What to produce ->
Would you repeat the whole listing exactly?

Records for processing ->
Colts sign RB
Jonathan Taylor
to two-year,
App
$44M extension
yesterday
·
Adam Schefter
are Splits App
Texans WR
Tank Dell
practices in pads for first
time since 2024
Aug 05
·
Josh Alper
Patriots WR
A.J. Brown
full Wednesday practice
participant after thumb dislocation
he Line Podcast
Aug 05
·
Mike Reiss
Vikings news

Task answer ->
Colts sign RB
Jonathan Taylor
to two-year,
App
$44M extension
yesterday
·
Adam Schefter
are Splits App
Texans WR
Tank Dell
practices in pads for first
time since 2024
Aug 05
·
Josh Alper
Patriots WR
A.J. Brown
full Wednesday practice
participant after thumb dislocation
he Line Podcast
Aug 05
·
Mike Reiss
Vikings news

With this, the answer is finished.